It begins with a twig in the bill and the throaty croak of the swamp. They’re creatures of the marshes, the Great Blues, now on ascent to a season in the trees where nests incubate eggs, and where clumsy young legs will soon dawdle on branches until they get their wings.
They call this place the satellite colony, since the rest of the rookery is tucked in a ravine so lush it might as well be the Amazon. This row of trees sprouts at the terminus of the ravine, high above a park and pathway that hosts a lot more humans than herons. Double-crested Cormorants now also roost over the path after fishing the spillway all afternoon. A Bald Eagle does a cursory spin over the exposed trees, gazing upon opportunity below, before the resident crows escort her out of air space. And, the fresh construction of an Osprey platform to the west awaits the return of the couple who may insist on building their digs, instead, on the railroad bridge where they’ve nested for the past several years.
On a sunny evening, I walk the cement promenade below the trees, now painted with cormorant guano and fallen feathers from the preen. I stop by the nests just long enough to check on the new heron couples, and to frame a few shots of heron plumage and eyes reflecting the magic-hour light. Walkers in the know hug the security rail farthest from the guano trail as they pass under 30 or more roosting cormorants.

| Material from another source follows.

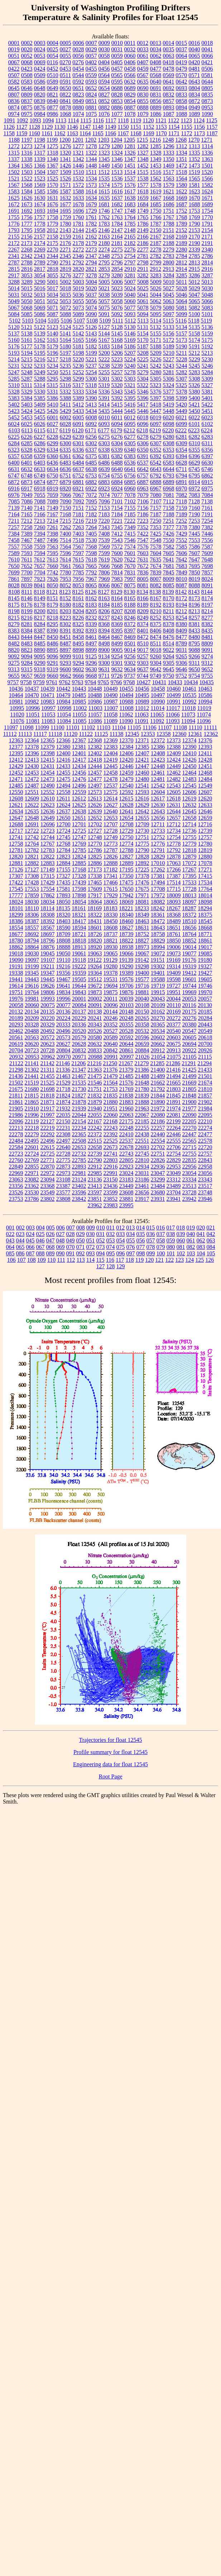  Describe the element at coordinates (47, 973) in the screenshot. I see `19347` at that location. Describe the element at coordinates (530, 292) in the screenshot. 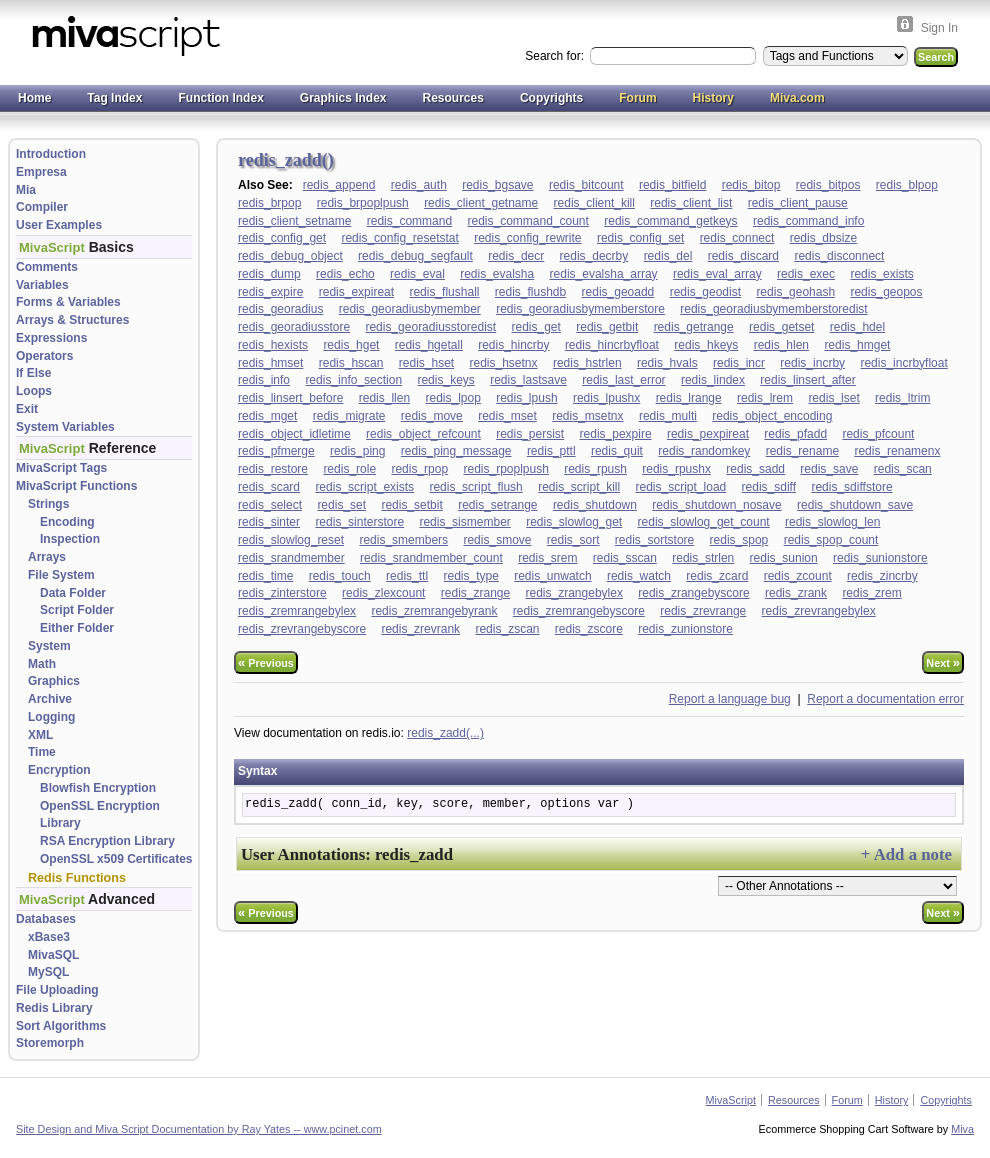

I see `redis_flushdb` at that location.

A guy from Arizona asks me where the nearest pay phone is so he can call Billy, a guy on a bike he just met at a bar.
Ten minutes later, another guy — who almost fits the description of Billy, with a beat-up bike and the worn serape — marvels at the “web-footed birds perched in the tree” — the cormorants. He says to me, “I can’t believe they can hang on with webbed feet, can you?” I mention the toes and the webbing that constitute the totipalmate foot, and he says, “wow, cool, totipalmate. Right on.”

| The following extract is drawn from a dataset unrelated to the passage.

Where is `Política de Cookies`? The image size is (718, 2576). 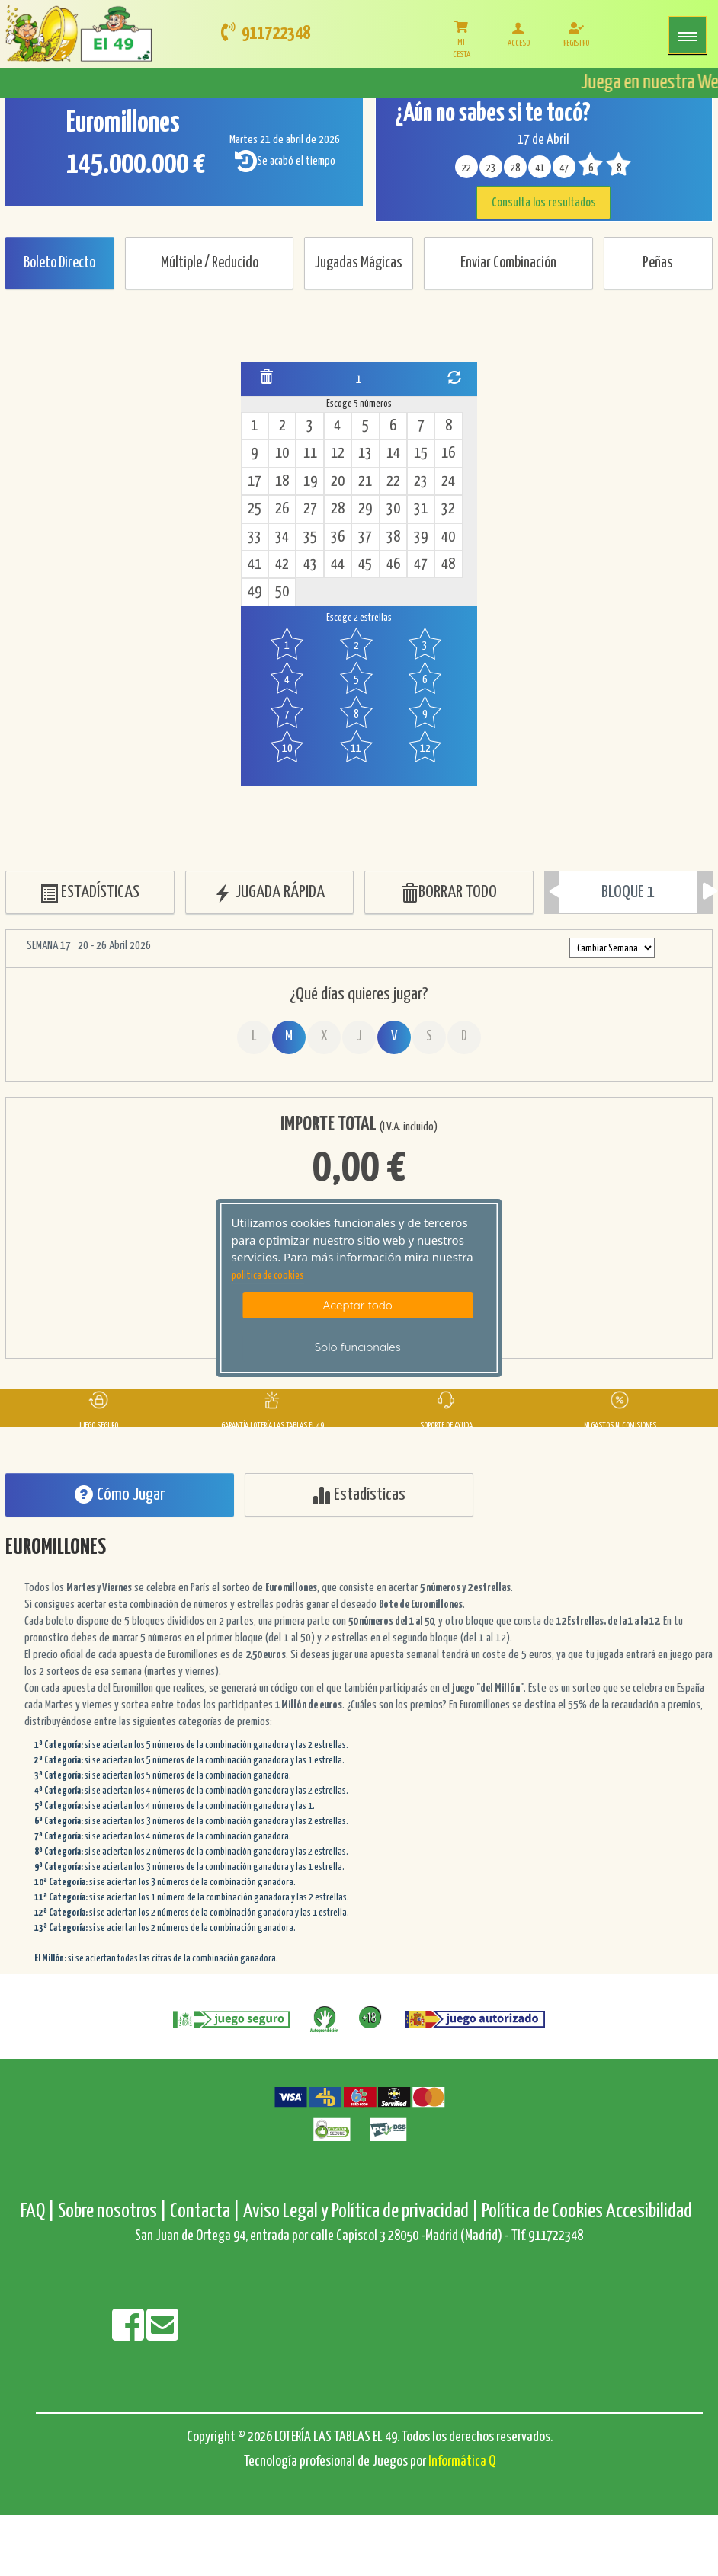 Política de Cookies is located at coordinates (542, 2211).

I see the guy with the serape several times over the next few weeks, and when he sees me, he just says, “totipalmate.”
Video from the Cornell Lab of Ornithology — a heron’s-eye-view from the nesting branches.
Rookery update: The nesting is in progress right now, with the sleek silhouettes of herons visible through branches and buds — buds that will soon shield the nests with greenery, making the rookery almost invisible except to those passersby who know.
The Osprey platform I wrote about still waits for the pair to return after last year’s successful nesting season, their first in the new digs. Two of our six neighborhood Ospreys are back. I’ve been looking for them everyday and saw the first female arrive a few days ago. Yesterday, I spotted the male in the nest — the two Ospreys huddled together in a rain storm, on their command post over Puget Sound and the busy Port of Seattle.
The Bald Eagles are also back nesting in our neighborhood, doing regular flybys and catching thermals above our apartment balcony. And, it’s almost time for the Caspian Terns to crash the party — a story that will be my next post.
What an enchanting post Ingrid. Reading this makes me feel like I’m there, “where clumsy young legs will soon dawdle on branches until they get their wings.” Awesome shots of the Great Blues, especially the exquisite “Magic Hour” and the fabulous video from Cornell Labs tops it all off wonderfully. The thing is- you had me at totipalmate!
Very nice intimate looks at the wonderful process of Heron nest building Ingrid. Thanks for the biology lesson, and the strange new word! 🙂
I am awestruck. And enchanted, to borrow Larry’s word (which in fact I used in my post under the Lab of Ornithology’s YouTube video — before I read the Wild Beat comments, I swear!
Based on the wonderful emotions it evokes, I would describe this blog as a view of reality, in which all is good and grand.
Could it be that everything I see that elicits the opposite emotions is a view of unreality — and thus can be laid aside (discarded from thought) as a sham and a scam?
I trust so.
How comforting.
Thank you for sharing your world – How beautiful it is!
Sorry for the delayed reply here to these lovely comments. And thank you. 🙂 I don’t know if the herons are incubating eggs yet, but I imagine they are, given the timing. Right now, the leaves are starting to obscure all views which is great for the herons. Once the little ones are born, the air will tell (filled with croaks and cries).